Tips for the Would-be Collector


The current global economic downturn is a perfect time to enter this marketplace the right way – slowly and carefully building up the kind of knowledge that becomes, with a good deal of hard work, connoisseurship.

Listen to your elders. True, it’s unlikely you can just join the Min Chiu Society or the Kau Chi Society. These private clubs came together after 1949 as like-minded collectors sought strength in numbers to network, buy and exchange tips – and also, one suspects, to prevent ruinous bidding wars. Over the last several years they have become a good deal more open, sponsoring various public exhibitions of their members’ holdings and dispatching expert speakers to lecture at museums.

Prowl the storefront dealers. “The stuff in the window is usually just for show, to capture the odd tourist,” says JJ Lally, one of the world’s most prominent dealers in Chinese art. The Hong Kong tradition, he adds, rewards personal relationships with dealers instead of a Western-style transparency. “Once you buy something and make your interest plain, you see all sorts of interesting items come out of the backroom.” The upside: an opportunity to develop a personal relationship with the dealer.  The downside: the likelihood that others have done the same thing, long before you.

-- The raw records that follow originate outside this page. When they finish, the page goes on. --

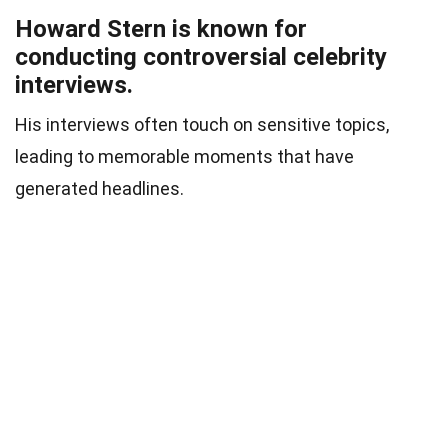
Howard Stern is known for
conducting controversial celebrity
interviews.
His interviews often touch on sensitive topics,
leading to memorable moments that have
generated headlines.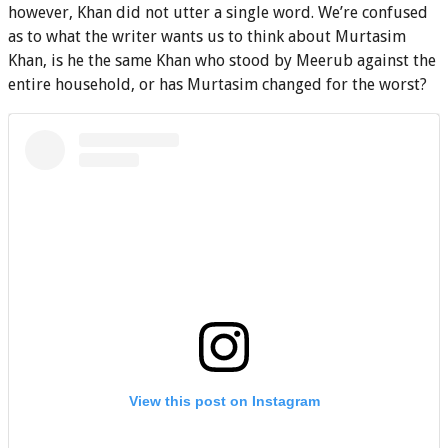
however, Khan did not utter a single word. We’re confused
as to what the writer wants us to think about Murtasim
Khan, is he the same Khan who stood by Meerub against the
entire household, or has Murtasim changed for the worst?
View this post on Instagram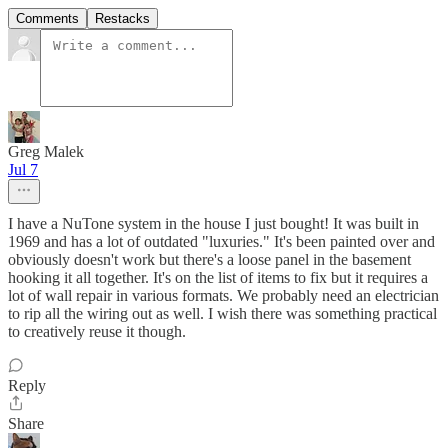
Comments
Restacks
Greg Malek
Jul 7
I have a NuTone system in the house I just bought! It was built in
1969 and has a lot of outdated "luxuries." It's been painted over and
obviously doesn't work but there's a loose panel in the basement
hooking it all together. It's on the list of items to fix but it requires a
lot of wall repair in various formats. We probably need an electrician
to rip all the wiring out as well. I wish there was something practical
to creatively reuse it though.
Reply
Share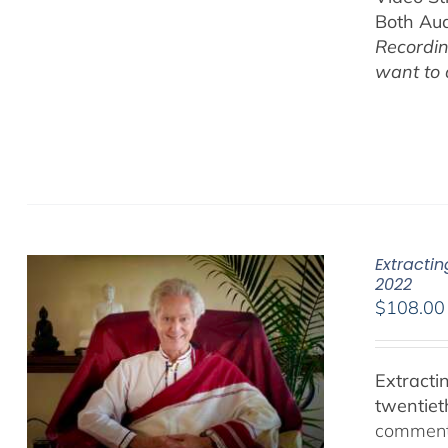
Both Au
Recordin
want to
Extracti
2022
$
108.00
Extracti
twentiet
comments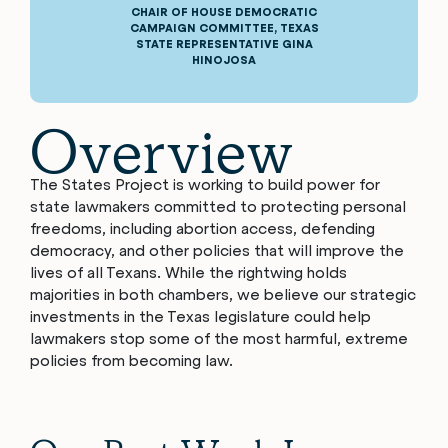
CHAIR OF HOUSE DEMOCRATIC
CAMPAIGN COMMITTEE, TEXAS
STATE REPRESENTATIVE GINA
HINOJOSA
Overview
The States Project is working to build power for
state lawmakers committed to protecting personal
freedoms, including abortion access, defending
democracy, and other policies that will improve the
lives of all Texans. While the rightwing holds
majorities in both chambers, we believe our strategic
investments in the Texas legislature could help
lawmakers stop some of the most harmful, extreme
policies from becoming law.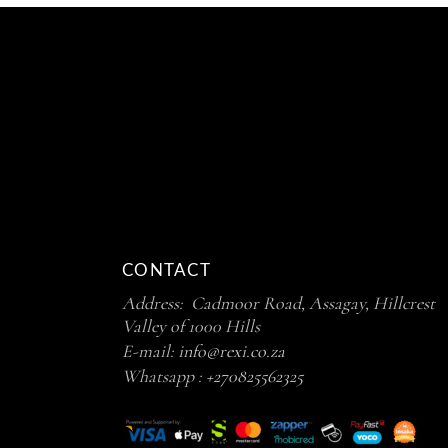
CONTACT
Address: Cadmoor Road, Assagay, Hillcrest
Valley of 1000 Hills
E-mail:
info@rexi.co.za
Whatsapp :
+270825562325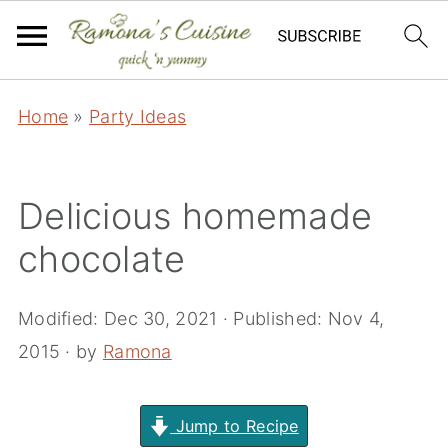
Home
»
Party Ideas
Delicious homemade
chocolate
Modified:
Dec 30, 2021
· Published:
Nov 4,
2015
· by
Ramona
Jump to Recipe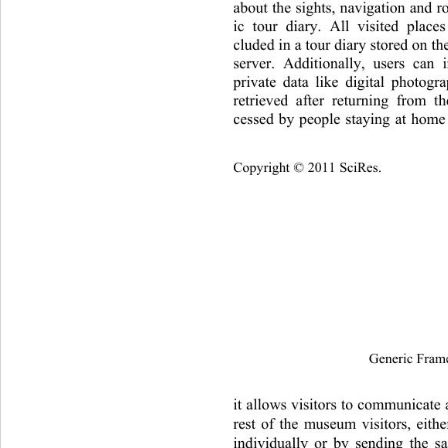
about the sights, navigation and r
ic tour diary. All visited place
cluded in a tour diary stored on th
server. Additionally, users can
private data like digital photog
retrieved after returning from t
cessed by people staying at home 
Copyright © 2011 SciRes.
Generic Fram
it allows visitors to communicate 
rest of the museum visitors, eit
individually or by sending the s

Take in the auctions. This is easy. The major houses welcome people to their auctions, without requiring the registration needed to become a bidder (credit checks, authentication of ability to pay, etc.). This makes them perfect for seeing a good number of items and for gauging how the bidders react to them. Better yet, the larger auctions are usually preceded by a public exhibit of all items in the lot, an event staffed by experts where you can see and, if you play it right, actually touch and hold objects that an emperor – or at least an imperial flunky – would have held.

Hire an independent expert. The investment-class bidder who has not devoted his life to the study of these objects needs an unbiased mentor, an advocate who will research the objects, teach and advise him and sometimes even bid for him. Ideally, this should not be a person actually involved in sales himself. Some dealers can put aside their self-interest to do this. More often, you can find a trustworthy academic at one of the lectures or exhibits – in Hong Kong, unlike New York, independent appraisers do not hang out their shingle in public.

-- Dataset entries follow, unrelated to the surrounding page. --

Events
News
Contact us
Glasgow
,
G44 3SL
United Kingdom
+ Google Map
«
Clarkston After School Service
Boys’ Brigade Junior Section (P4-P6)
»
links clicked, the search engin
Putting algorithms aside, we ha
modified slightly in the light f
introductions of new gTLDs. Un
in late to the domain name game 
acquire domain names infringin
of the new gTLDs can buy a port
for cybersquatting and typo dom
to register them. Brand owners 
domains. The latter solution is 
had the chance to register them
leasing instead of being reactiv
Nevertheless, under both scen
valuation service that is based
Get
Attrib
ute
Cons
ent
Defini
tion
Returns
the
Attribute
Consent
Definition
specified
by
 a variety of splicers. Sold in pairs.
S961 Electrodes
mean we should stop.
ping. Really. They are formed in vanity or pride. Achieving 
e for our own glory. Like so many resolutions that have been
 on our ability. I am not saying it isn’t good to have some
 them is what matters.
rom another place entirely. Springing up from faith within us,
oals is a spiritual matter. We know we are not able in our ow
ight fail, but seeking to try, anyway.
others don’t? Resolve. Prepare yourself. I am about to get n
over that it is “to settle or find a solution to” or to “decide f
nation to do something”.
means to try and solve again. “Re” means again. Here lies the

Keep this tip quiet:  Song ceramics. With an almost modern simplicity and austerity and deceptively complex glazing schemes, the works of the Song period have long been overshadowed by Ming and Qing ware. But several experts say this area has some of the only remaining bargains in the marketplace, with prices sometimes under half that of their flashier cousins.

Follow your heart, then your judgment. The goal, according to is to develop a second sense, an intuition about the works that are real and true. “When you handle many of these works you develop a second sense about them,” says Pola Antebi of Christie’s in Hong Kong. “And then you apply everything you know about where and how they were made.”